### Exercise prompt:
Retype, without any change, the first line of the records and every line after it through the one containing "Yozgat SEG Televizy".

### Record excerpts:
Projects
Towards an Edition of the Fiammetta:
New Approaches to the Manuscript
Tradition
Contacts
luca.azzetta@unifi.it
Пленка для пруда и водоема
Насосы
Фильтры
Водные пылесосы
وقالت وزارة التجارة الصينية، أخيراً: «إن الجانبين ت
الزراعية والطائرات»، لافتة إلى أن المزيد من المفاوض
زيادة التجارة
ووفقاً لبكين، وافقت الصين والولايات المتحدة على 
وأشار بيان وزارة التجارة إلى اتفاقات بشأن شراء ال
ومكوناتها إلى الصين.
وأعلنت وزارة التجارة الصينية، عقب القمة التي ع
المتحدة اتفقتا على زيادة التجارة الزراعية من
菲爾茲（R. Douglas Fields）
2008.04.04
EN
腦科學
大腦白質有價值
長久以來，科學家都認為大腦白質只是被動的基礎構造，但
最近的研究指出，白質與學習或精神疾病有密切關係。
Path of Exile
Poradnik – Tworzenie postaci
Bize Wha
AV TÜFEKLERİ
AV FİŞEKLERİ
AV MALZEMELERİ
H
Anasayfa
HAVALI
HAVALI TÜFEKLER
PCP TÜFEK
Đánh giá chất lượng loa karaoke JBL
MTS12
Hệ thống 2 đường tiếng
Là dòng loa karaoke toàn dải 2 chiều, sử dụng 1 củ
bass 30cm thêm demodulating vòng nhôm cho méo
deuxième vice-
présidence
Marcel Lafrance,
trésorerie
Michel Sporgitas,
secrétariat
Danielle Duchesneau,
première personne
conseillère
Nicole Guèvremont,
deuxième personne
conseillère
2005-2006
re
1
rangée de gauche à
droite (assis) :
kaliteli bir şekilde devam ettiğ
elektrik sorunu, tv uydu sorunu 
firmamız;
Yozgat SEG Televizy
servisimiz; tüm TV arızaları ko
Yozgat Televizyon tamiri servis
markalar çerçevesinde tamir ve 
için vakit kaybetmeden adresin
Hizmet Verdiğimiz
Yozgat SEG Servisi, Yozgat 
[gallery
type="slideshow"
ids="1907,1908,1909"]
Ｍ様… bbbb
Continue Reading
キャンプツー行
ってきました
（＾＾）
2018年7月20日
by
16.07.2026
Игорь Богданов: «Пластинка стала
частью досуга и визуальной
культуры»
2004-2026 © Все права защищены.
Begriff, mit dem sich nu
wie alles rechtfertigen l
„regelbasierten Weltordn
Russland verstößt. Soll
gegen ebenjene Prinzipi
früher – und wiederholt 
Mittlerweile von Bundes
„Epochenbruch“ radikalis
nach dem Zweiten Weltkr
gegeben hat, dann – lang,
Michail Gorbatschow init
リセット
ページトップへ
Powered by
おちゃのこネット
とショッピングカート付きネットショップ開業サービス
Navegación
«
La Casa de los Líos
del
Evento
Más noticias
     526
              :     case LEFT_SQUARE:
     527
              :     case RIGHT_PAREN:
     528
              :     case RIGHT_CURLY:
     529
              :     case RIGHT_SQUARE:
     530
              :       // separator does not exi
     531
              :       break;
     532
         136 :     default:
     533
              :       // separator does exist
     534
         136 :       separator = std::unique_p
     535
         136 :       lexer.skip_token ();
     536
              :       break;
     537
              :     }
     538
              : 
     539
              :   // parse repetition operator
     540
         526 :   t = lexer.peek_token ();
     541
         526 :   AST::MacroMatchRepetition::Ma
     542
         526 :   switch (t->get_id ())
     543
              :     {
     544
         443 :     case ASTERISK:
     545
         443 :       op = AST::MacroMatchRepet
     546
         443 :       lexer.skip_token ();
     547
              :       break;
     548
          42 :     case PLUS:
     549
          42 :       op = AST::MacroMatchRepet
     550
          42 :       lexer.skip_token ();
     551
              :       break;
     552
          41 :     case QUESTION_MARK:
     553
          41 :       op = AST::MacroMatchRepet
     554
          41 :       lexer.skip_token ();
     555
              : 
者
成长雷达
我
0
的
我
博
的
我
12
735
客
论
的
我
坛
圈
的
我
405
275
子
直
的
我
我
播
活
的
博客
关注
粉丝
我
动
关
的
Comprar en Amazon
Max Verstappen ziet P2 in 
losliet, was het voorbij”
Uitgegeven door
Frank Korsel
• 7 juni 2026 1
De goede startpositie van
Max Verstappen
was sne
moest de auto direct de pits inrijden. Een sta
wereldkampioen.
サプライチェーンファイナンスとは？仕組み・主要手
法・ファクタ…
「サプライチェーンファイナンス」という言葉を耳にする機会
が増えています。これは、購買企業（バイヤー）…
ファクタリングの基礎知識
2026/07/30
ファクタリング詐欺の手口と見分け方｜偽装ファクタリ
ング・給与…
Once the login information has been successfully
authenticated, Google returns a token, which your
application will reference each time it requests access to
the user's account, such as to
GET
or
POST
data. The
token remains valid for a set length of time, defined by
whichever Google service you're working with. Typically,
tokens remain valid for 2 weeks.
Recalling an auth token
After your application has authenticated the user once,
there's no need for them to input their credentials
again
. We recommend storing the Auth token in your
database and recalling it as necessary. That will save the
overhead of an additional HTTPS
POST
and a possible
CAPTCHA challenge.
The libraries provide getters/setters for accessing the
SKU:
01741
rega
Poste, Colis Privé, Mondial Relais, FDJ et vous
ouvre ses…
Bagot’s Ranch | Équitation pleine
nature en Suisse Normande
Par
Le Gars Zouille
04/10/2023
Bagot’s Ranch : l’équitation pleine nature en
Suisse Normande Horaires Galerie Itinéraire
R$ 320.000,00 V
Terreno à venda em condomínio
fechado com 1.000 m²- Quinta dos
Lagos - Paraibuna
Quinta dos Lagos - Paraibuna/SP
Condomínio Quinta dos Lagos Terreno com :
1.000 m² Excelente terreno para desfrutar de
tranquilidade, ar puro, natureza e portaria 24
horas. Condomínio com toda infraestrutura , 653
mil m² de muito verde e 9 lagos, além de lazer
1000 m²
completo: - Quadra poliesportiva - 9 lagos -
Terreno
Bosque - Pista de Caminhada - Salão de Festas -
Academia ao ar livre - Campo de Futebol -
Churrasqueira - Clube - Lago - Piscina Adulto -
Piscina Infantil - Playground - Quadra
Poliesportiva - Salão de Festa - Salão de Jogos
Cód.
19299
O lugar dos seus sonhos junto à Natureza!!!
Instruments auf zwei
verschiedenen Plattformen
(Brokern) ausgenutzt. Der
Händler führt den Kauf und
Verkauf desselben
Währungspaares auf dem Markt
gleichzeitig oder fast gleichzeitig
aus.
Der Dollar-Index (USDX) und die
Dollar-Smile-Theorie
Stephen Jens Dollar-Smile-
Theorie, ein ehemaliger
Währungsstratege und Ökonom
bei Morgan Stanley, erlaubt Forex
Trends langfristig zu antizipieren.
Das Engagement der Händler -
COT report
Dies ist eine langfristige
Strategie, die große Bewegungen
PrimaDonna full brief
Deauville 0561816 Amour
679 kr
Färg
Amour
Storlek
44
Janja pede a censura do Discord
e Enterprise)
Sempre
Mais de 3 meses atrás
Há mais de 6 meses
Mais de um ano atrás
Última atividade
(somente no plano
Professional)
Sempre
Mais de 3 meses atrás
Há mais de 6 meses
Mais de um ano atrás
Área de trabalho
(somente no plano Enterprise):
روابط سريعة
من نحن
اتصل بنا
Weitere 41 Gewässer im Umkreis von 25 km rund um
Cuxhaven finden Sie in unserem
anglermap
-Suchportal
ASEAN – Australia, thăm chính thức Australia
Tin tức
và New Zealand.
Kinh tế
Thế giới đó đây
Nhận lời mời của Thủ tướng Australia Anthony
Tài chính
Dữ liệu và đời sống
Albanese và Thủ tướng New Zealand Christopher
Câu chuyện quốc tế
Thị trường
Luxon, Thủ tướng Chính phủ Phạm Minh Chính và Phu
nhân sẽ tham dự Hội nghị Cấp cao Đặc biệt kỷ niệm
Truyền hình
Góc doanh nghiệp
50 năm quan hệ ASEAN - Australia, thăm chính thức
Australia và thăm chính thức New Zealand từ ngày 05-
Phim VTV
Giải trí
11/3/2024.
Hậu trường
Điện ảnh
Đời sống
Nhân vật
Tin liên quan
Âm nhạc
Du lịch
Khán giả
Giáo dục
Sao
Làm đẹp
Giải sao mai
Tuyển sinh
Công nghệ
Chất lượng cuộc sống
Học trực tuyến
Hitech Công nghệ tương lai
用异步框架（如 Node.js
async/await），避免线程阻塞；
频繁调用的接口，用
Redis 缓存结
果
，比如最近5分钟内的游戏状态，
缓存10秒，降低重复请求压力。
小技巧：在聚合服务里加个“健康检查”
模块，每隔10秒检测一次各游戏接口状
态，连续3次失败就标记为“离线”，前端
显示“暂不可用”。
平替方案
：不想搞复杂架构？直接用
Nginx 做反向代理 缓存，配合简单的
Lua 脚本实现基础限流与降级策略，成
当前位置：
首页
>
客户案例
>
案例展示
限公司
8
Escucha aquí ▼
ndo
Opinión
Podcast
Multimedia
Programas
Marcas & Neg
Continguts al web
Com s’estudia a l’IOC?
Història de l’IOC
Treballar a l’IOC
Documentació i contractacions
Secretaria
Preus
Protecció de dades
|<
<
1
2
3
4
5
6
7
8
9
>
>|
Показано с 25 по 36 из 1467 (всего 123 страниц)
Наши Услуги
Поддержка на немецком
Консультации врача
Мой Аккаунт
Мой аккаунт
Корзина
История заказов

### Solution below:
Projects
Towards an Edition of the Fiammetta:
New Approaches to the Manuscript
Tradition
Contacts
luca.azzetta@unifi.it
Пленка для пруда и водоема
Насосы
Фильтры
Водные пылесосы
وقالت وزارة التجارة الصينية، أخيراً: «إن الجانبين ت
الزراعية والطائرات»، لافتة إلى أن المزيد من المفاوض
زيادة التجارة
ووفقاً لبكين، وافقت الصين والولايات المتحدة على 
وأشار بيان وزارة التجارة إلى اتفاقات بشأن شراء ال
ومكوناتها إلى الصين.
وأعلنت وزارة التجارة الصينية، عقب القمة التي ع
المتحدة اتفقتا على زيادة التجارة الزراعية من
菲爾茲（R. Douglas Fields）
2008.04.04
EN
腦科學
大腦白質有價值
長久以來，科學家都認為大腦白質只是被動的基礎構造，但
最近的研究指出，白質與學習或精神疾病有密切關係。
Path of Exile
Poradnik – Tworzenie postaci
Bize Wha
AV TÜFEKLERİ
AV FİŞEKLERİ
AV MALZEMELERİ
H
Anasayfa
HAVALI
HAVALI TÜFEKLER
PCP TÜFEK
Đánh giá chất lượng loa karaoke JBL
MTS12
Hệ thống 2 đường tiếng
Là dòng loa karaoke toàn dải 2 chiều, sử dụng 1 củ
bass 30cm thêm demodulating vòng nhôm cho méo
deuxième vice-
présidence
Marcel Lafrance,
trésorerie
Michel Sporgitas,
secrétariat
Danielle Duchesneau,
première personne
conseillère
Nicole Guèvremont,
deuxième personne
conseillère
2005-2006
re
1
rangée de gauche à
droite (assis) :
kaliteli bir şekilde devam ettiğ
elektrik sorunu, tv uydu sorunu 
firmamız;
Yozgat SEG Televizy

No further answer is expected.